GPU-enabled clusters

Note

Some GPU-enabled instance types are in Beta and are marked as such in the drop-down list when you select the driver and worker types during cluster creation.

Overview

Azure Databricks supports clusters accelerated with graphics processing units (GPUs). This article describes how to create clusters with GPU-enabled instances and describes the GPU drivers and libraries installed on those instances.

To learn more about deep learning on GPU-enabled clusters, see Deep learning.

Create a GPU cluster

Creating a GPU cluster is similar to creating any Spark cluster (See Clusters). You should keep in mind the following:

  • The Databricks Runtime Version must be a GPU-enabled version, such as Runtime 6.6 ML (GPU, Scala 2.11, Spark 2.4.5).
  • The Worker Type and Driver Type must be GPU instance types.
  • For single-machine workflows without Spark, you can set the number of workers to zero.

Azure Databricks supports the NC instance type series: NC12 and NC24 and the NCv3 instance type series: NC6s_v3, NC12s_v3, and NC24s_v3. See Azure Databricks Pricing for an up-to-date list of supported GPU instance types and their availability regions. Your Azure Databricks deployment must reside in a supported region to launch GPU-enabled clusters.

GPU scheduling

Databricks Runtime 7.0 ML and above support GPU-aware scheduling from Apache Spark 3.0. Azure Databricks preconfigures it on GPU clusters for you.

spark.task.resource.gpu.amount is the only Spark config related to GPU-aware scheduling that you might need to change. The default configuration uses one GPU per task, which is ideal for distributed inference workloads and distributed training, if you use all GPU nodes. If you want to do distributed training on a subset of nodes, which helps reduce communication overhead during distributed training, Databricks recommends setting spark.task.resource.gpu.amount to the number of GPUs per worker node in the cluster Spark configuration.

For PySpark tasks, Azure Databricks automatically remaps assigned GPU(s) to indices 0, 1, …. Under the default configuration that uses one GPU per task, your code can simply use the default GPU without checking which GPU is assigned to the task. If you set multiple GPUs per task, for example 4, your code can assume that the indices of the assigned GPUs are always 0, 1, 2, and 3. If you do need the physical indices of the assigned GPUs, you can get them from the CUDA_VISIBLE_DEVICES environment variable.
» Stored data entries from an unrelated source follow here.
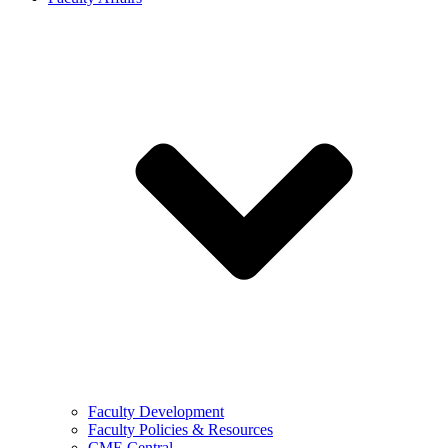
Faculty Development
Faculty Policies & Resources
CME Central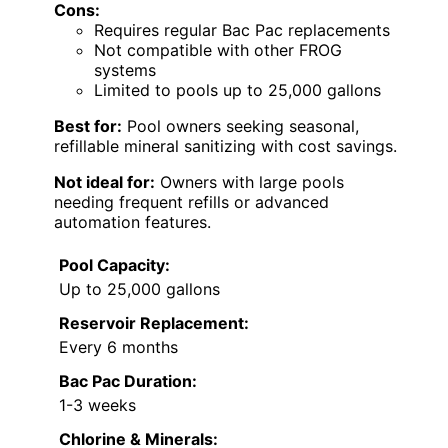
Cons:
Requires regular Bac Pac replacements
Not compatible with other FROG
systems
Limited to pools up to 25,000 gallons
Best for:
Pool owners seeking seasonal,
refillable mineral sanitizing with cost savings.
Not ideal for:
Owners with large pools
needing frequent refills or advanced
automation features.
Pool Capacity:
Up to 25,000 gallons
Reservoir Replacement:
Every 6 months
Bac Pac Duration:
1-3 weeks
Chlorine & Minerals: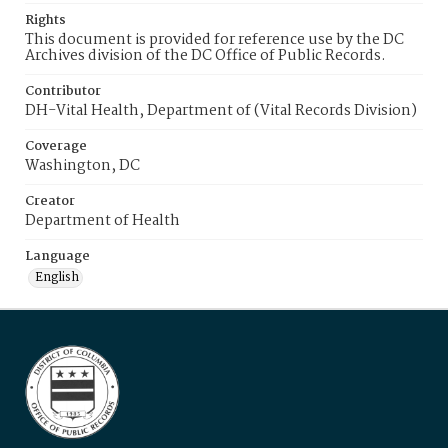
Rights
This document is provided for reference use by the DC
Archives division of the DC Office of Public Records.
Contributor
DH-Vital Health, Department of (Vital Records Division)
Coverage
Washington, DC
Creator
Department of Health
Language
English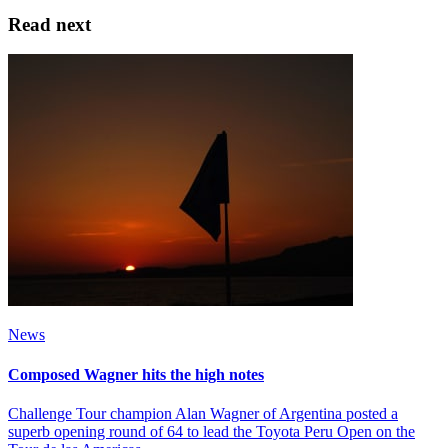
Read next
News
Composed Wagner hits the high notes
Challenge Tour champion Alan Wagner of Argentina posted a
superb opening round of 64 to lead the Toyota Peru Open on the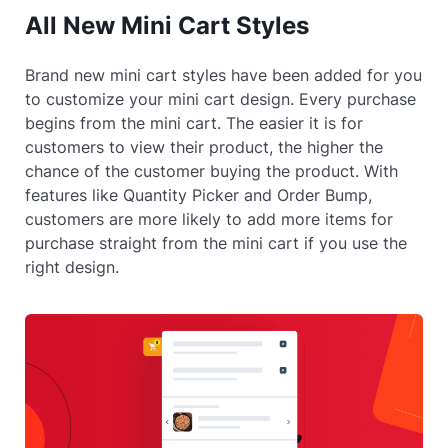
All New Mini Cart Styles
Brand new mini cart styles have been added for you
to customize your mini cart design. Every purchase
begins from the mini cart. The easier it is for
customers to view their product, the higher the
chance of the customer buying the product. With
features like Quantity Picker and Order Bump,
customers are more likely to add more items for
purchase straight from the mini cart if you use the
right design.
If you use Scala, you can get the indices of the GPUs assigned to the task from TaskContext.resources().get("gpu").

For Databricks Runtime releases below 7.0, in order to avoid conflicts among multiple Spark tasks trying to use the same GPU, Azure Databricks automatically configures GPU clusters such that there is at most one running task per node. In this case, the task can use all GPUs on the node without running into conflicts with other tasks.

NVIDIA GPU driver, CUDA, and cuDNN

Azure Databricks installs the NVIDIA driver and libraries required to use GPUs on Spark driver and worker instances:

  • CUDA Toolkit, installed under /usr/local/cuda.
  • cuDNN: NVIDIA CUDA Deep Neural Network Library.
  • NCCL: NVIDIA Collective Communications Library.

The version of the NVIDIA driver included is 440.64. For the versions of the libraries included, see the release notes for the specific Databricks Runtime version you are using.

Note

This software contains source code provided by NVIDIA Corporation. Specifically, to support GPUs, Azure Databricks includes code from CUDA Samples.

NVIDIA End User License Agreement (EULA)

When you select a GPU-enabled “Databricks Runtime Version” in Azure Databricks, you implicitly agree to the terms and conditions outlined in the NVIDIA EULA with respect to the CUDA, cuDNN, and Tesla libraries, and the NVIDIA End User License Agreement (with NCCL Supplement) for the NCCL library.

Databricks Container Services on GPU clusters

Important

This feature is in Public Preview.

You can use Databricks Container Services on clusters with GPUs to create portable deep learning environments with customized libraries. Refer to Customize containers with Databricks Container Services for instructions.

The Databricks Runtime Docker Hub contains example base images with GPU capability. The Dockerfiles used to generate these images are located in the example containers GitHub repository, which also has details on what the example images provide, and how to customize them.

When creating custom images for GPU clusters, you cannot change the NVIDIA driver version. The NVIDIA driver version must match the driver version on the host machine, which is 440.64. This version does not support CUDA 11.